You are viewing a plain text version of this content. The canonical link for it is here.
Posted to user@spark.apache.org by Kohki Nishio <ta...@gmail.com> on 2023/01/27 23:34:50 UTC

Spark SQL question

this SQL works

select 1 as *`data.group`* from tbl group by *data.group*


Since there's no such field as *data,* I thought the SQL has to look like
this

select 1 as *`data.group`* from tbl group by `*data.group`*


 But that gives and error (cannot resolve '`data.group`') ... I'm no expert
in SQL, but feel like it's a strange behavior... does anybody have a good
explanation for it ?

Thanks

-- 
Kohki Nishio

SQL GROUP BY alias with dots, was: Spark SQL question

Posted by Enrico Minack <in...@enrico.minack.dev>.
Hi,

you are right, that is an interesting question.

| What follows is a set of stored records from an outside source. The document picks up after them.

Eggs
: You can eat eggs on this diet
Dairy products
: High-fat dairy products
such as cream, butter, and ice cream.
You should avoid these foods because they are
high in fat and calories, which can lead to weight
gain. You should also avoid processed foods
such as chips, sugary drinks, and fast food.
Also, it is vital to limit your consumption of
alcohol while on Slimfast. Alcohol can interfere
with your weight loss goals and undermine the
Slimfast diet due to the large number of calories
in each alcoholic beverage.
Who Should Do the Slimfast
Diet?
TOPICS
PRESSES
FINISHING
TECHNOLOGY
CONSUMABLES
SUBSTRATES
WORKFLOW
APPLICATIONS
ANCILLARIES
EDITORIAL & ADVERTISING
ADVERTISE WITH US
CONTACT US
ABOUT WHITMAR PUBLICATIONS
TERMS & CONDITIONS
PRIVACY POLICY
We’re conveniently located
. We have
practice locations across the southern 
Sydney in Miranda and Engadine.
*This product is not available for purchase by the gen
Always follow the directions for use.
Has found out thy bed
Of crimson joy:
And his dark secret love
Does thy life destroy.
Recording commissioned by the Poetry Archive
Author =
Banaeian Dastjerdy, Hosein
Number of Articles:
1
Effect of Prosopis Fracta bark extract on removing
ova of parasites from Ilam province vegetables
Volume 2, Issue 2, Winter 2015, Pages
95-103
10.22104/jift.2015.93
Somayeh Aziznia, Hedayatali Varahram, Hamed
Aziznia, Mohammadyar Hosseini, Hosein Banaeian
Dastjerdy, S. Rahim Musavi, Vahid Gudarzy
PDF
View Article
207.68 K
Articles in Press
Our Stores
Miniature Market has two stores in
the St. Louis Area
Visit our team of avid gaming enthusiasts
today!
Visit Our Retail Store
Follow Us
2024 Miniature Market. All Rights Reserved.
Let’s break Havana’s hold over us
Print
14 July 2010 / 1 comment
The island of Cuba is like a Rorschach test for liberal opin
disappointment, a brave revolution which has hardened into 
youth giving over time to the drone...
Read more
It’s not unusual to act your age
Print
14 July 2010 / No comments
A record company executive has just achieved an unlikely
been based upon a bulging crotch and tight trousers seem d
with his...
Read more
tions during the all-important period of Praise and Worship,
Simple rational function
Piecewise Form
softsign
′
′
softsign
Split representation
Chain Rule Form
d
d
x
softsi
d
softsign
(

Looks like GROUP BY is doing something funny / magic here (spark-shell 
3.3.1 and 3.5.0-SNAPSHOT):

With an alias, it behaves as you have pointed out:

spark.range(3).createTempView("ids_without_dots")
spark.sql("SELECT * FROM ids_without_dots").show()

// works
spark.sql("SELECT id AS `an.id` FROM ids_without_dots GROUP BY 
an.id").show()
// fails
spark.sql("SELECT id AS `an.id` FROM ids_without_dots GROUP BY 
`an.id`").show()


Without an alias, it behaves as expected, which is the opposite of above 
(a column with a dot exists, no alias used in SELECT):

spark.range(3).select($"id".as("an.id")).createTempView("ids_with_dots")
spark.sql("SELECT `an.id` FROM ids_with_dots").show()

// works
spark.sql("SELECT `an.id` FROM ids_with_dots GROUP BY `an.id`").show()
// fails
spark.sql("SELECT `an.id` FROM ids_with_dots GROUP BY an.id").show()


With a struct column, it also behaves as expected:

spark.range(3).select(struct($"id").as("an")).createTempView("ids_with_struct")
spark.sql("SELECT an.id FROM ids_with_struct").show()

// works
spark.sql("SELECT an.id FROM ids_with_struct GROUP BY an.id").show()
// fails
spark.sql("SELECT `an.id` FROM ids_with_struct GROUP BY an.id").show()
spark.sql("SELECT an.id FROM ids_with_struct GROUP BY `an.id`").show()
spark.sql("SELECT `an.id` FROM ids_with_struct GROUP BY `an.id`").show()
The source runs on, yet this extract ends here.